If you are analyzing a batch of samples with very different complexities (e.g. a set of IPs where the control samples have tens of proteins and the experimental samples have hundreds of proteins), you should not normalize all of these together, but break them up into subsets of similar complexity.
By default, normalization is performed across samples, adjusting protein expression levels within each sample relative to the other samples. So far, this package provides eight normalization methods for use:
“auto”: Auto scaling (mean centering and then dividing by the standard deviation of each variable) (Jackson 1991).

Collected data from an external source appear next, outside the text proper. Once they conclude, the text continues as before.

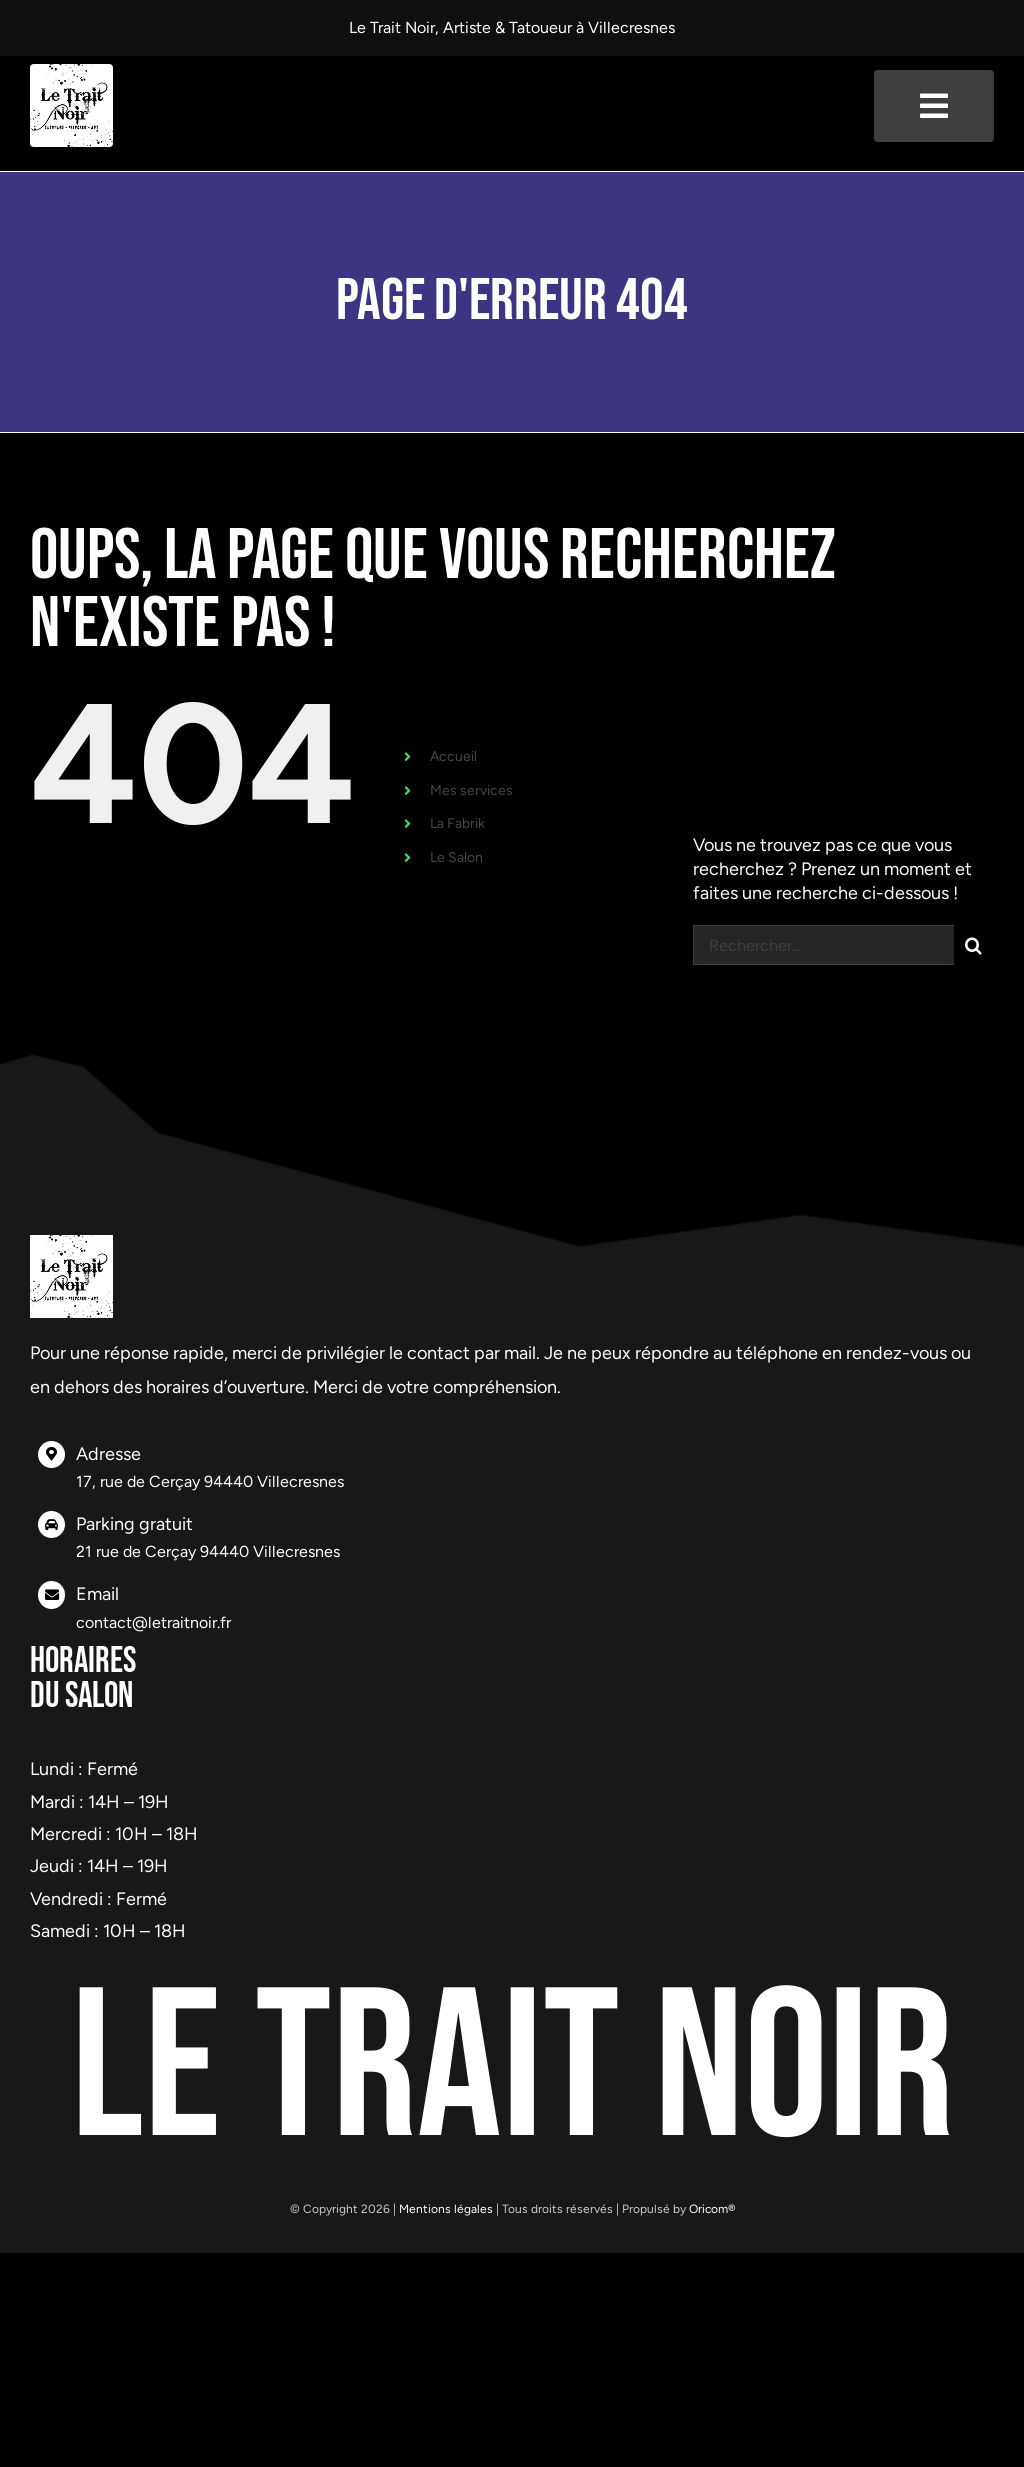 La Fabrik (457, 823)
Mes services (471, 790)
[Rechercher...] (823, 945)
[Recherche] (974, 945)
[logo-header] (71, 73)
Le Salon (456, 857)
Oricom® (712, 2209)
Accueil (453, 756)
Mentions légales (446, 2209) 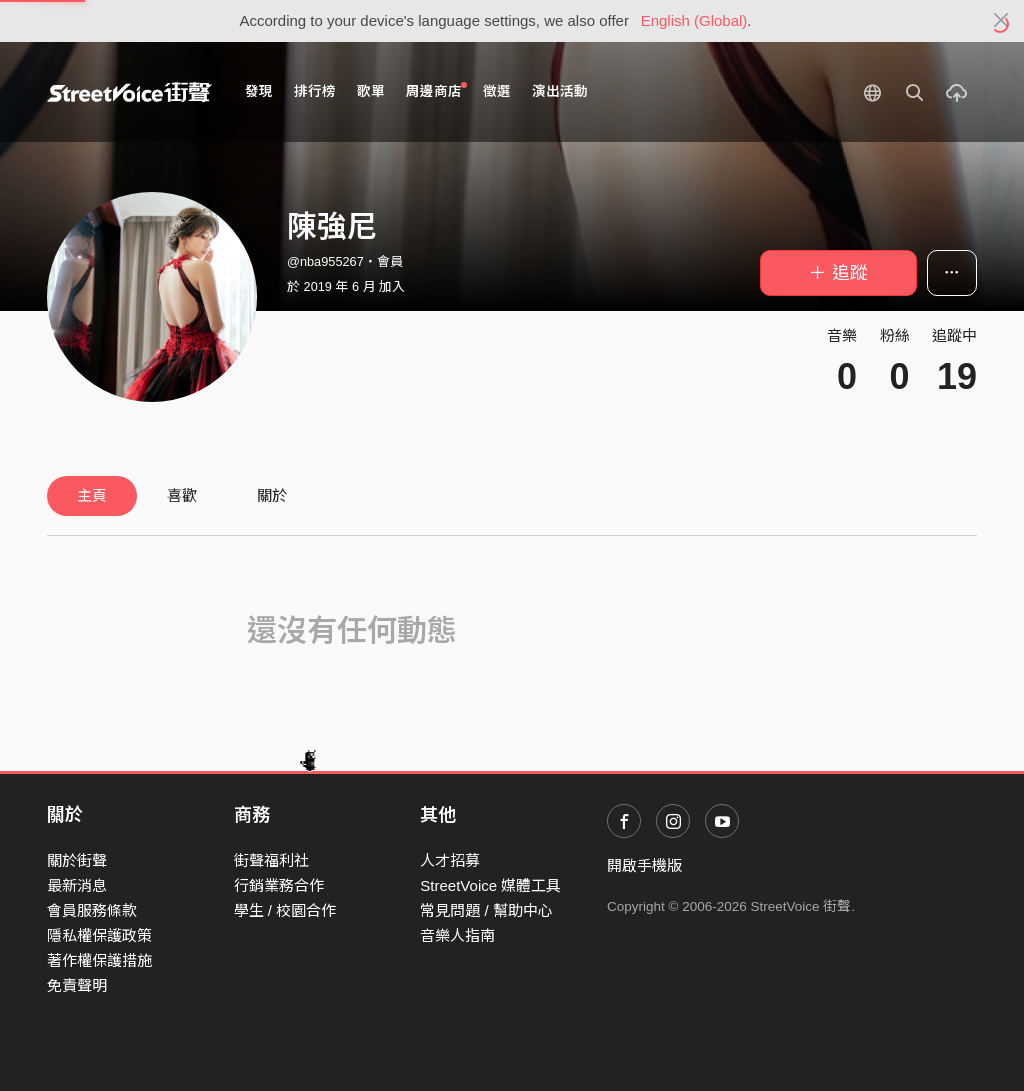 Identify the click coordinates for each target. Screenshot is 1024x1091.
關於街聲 (77, 860)
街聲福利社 (271, 860)
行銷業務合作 (279, 885)
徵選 (497, 91)
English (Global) (694, 20)
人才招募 (450, 860)
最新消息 (77, 885)
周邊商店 (436, 90)
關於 (272, 495)
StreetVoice (129, 92)
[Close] (1001, 21)
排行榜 (315, 91)
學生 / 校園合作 (285, 910)
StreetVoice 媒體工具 (490, 885)
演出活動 (560, 91)
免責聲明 (77, 985)
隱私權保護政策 (99, 935)
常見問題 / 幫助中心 (486, 910)
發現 (259, 91)
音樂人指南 (457, 935)
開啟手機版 (644, 865)
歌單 (371, 91)
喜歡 (182, 495)
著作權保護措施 (99, 960)
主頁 (92, 495)
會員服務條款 (92, 910) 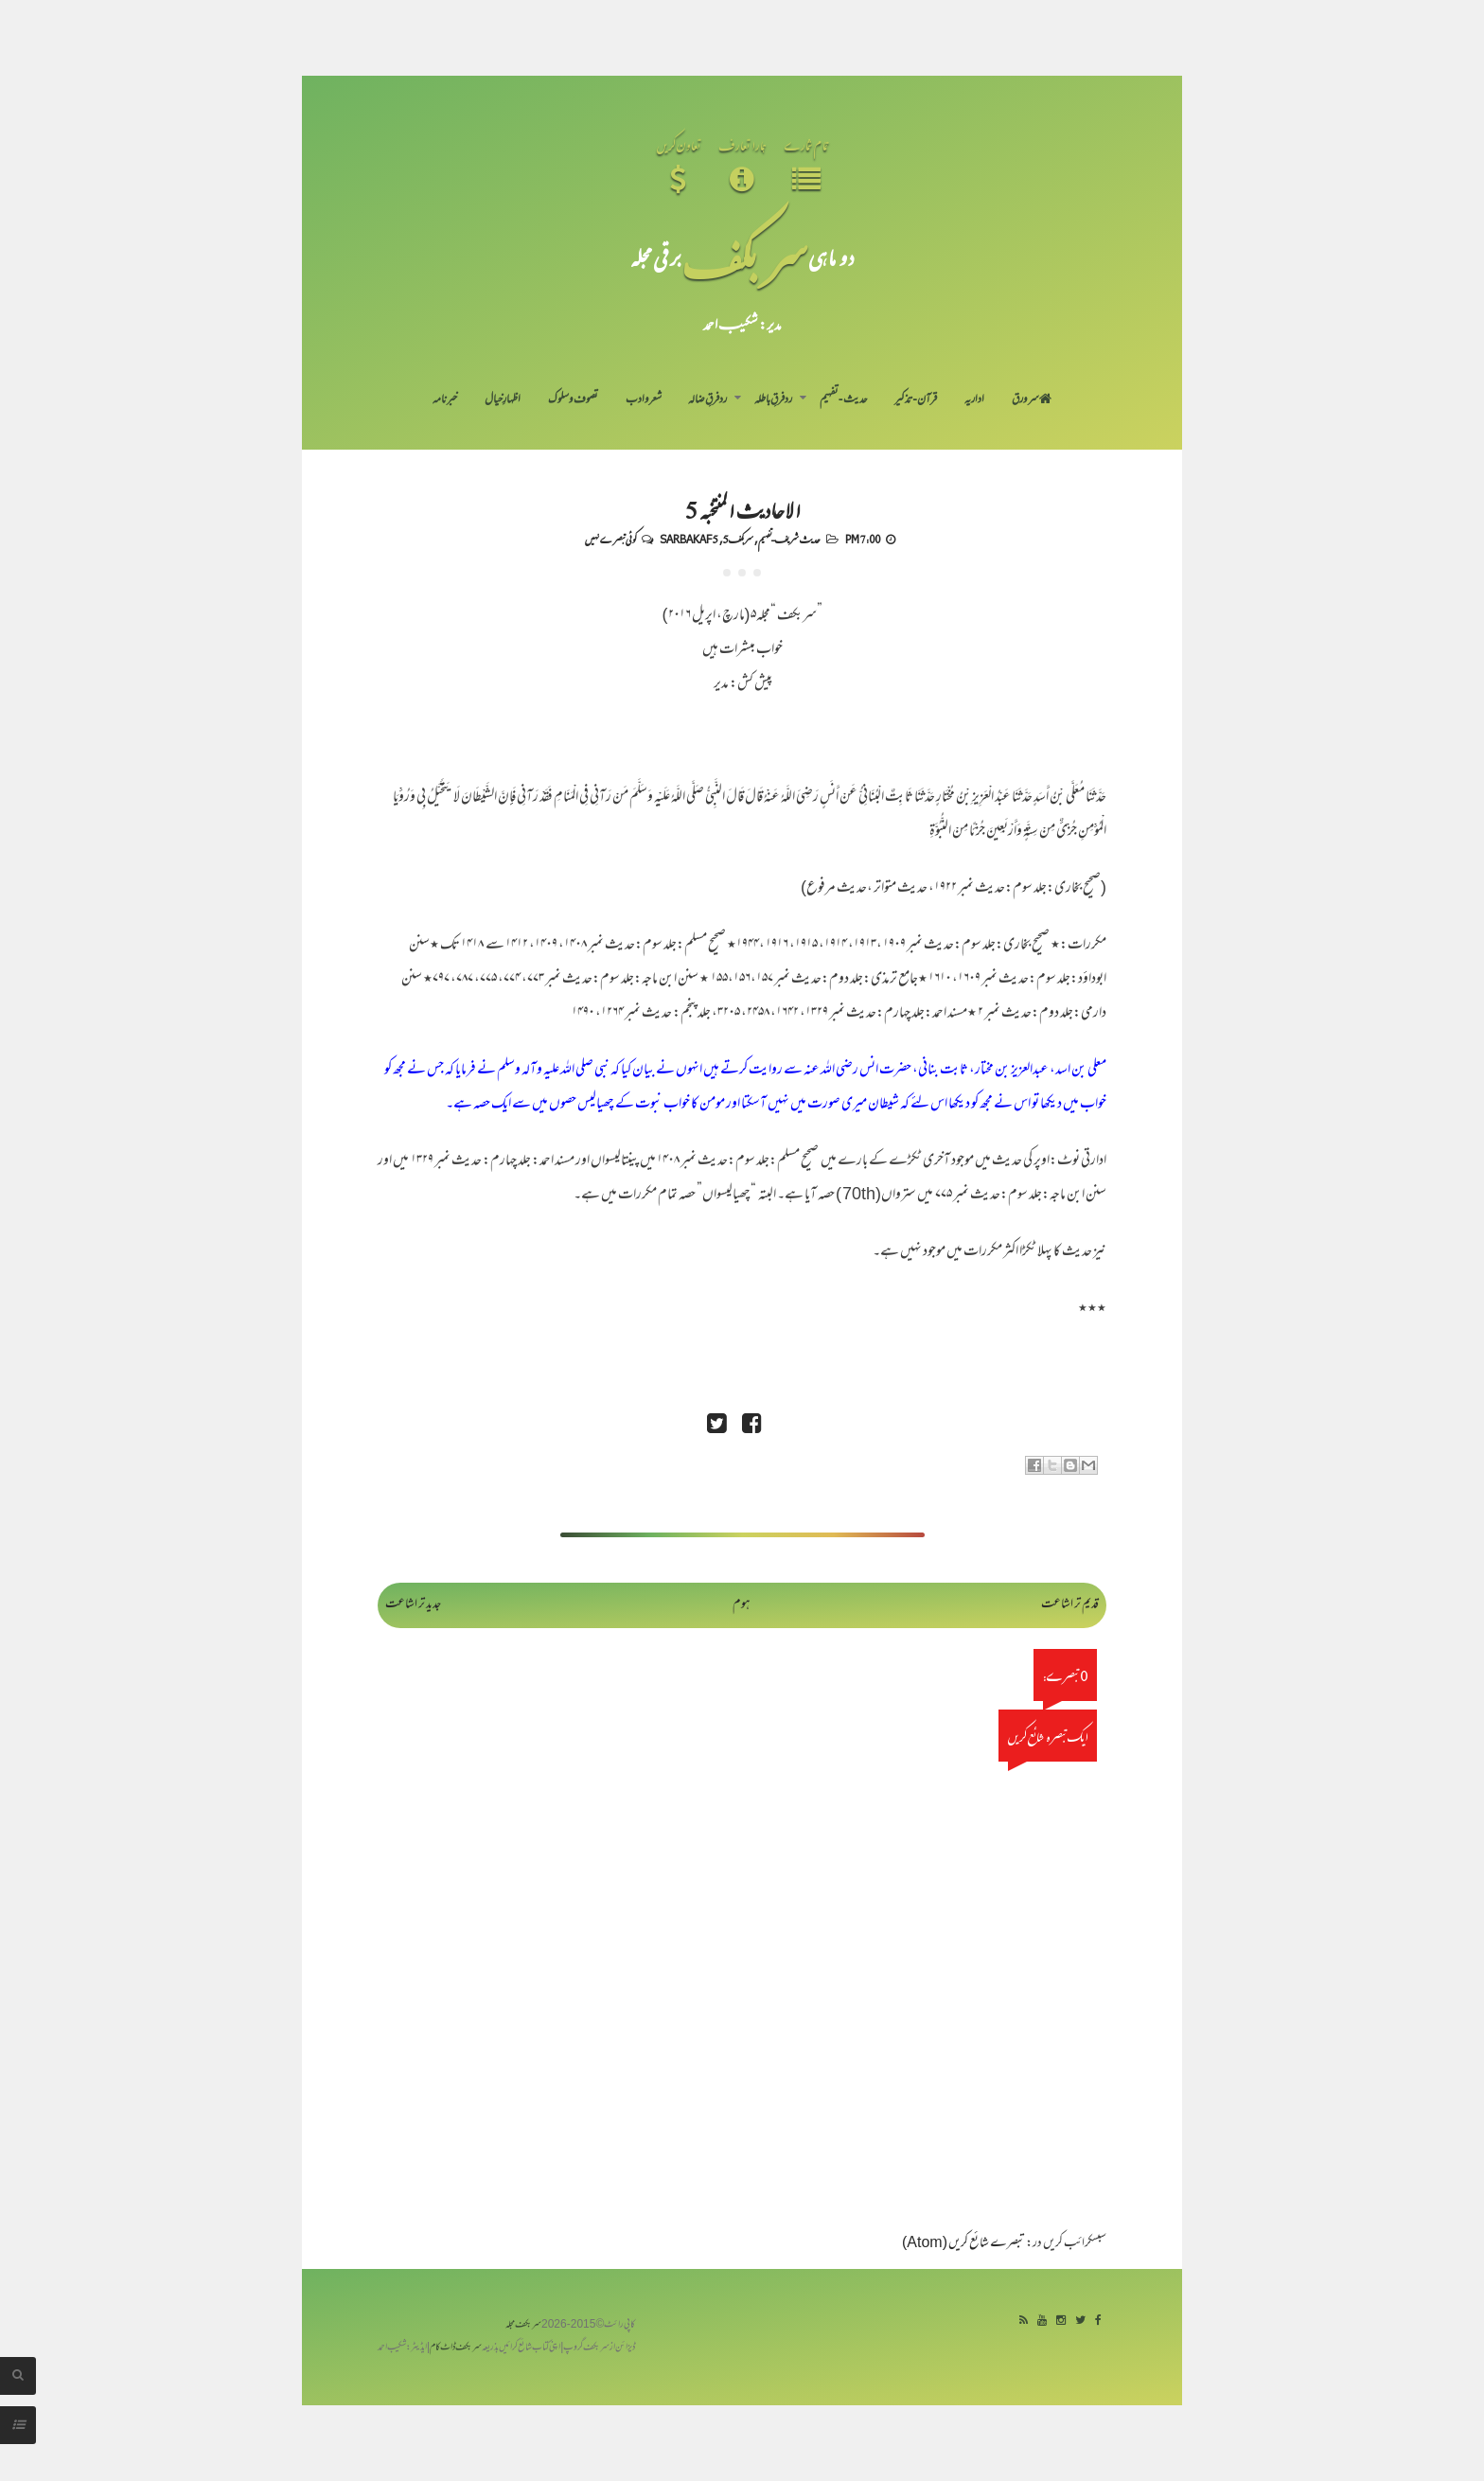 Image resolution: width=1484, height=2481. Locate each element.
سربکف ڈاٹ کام (456, 2348)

“level”: Level scaling (mean centering and then dividing by the mean of each variable).
“mean”: Mean centering.
“median”: Median centering.
“pareto”: Pareto scaling (mean centering and then dividing by the square root of the standard deviation of each variable).
“quant”: Quantile normalization (Bolstad et al. 2003).
“range”: Range scaling (mean centering and then dividing by the range of each variable).
“vast”: Variable stability (VAST) scaling (Keun et al. 2003).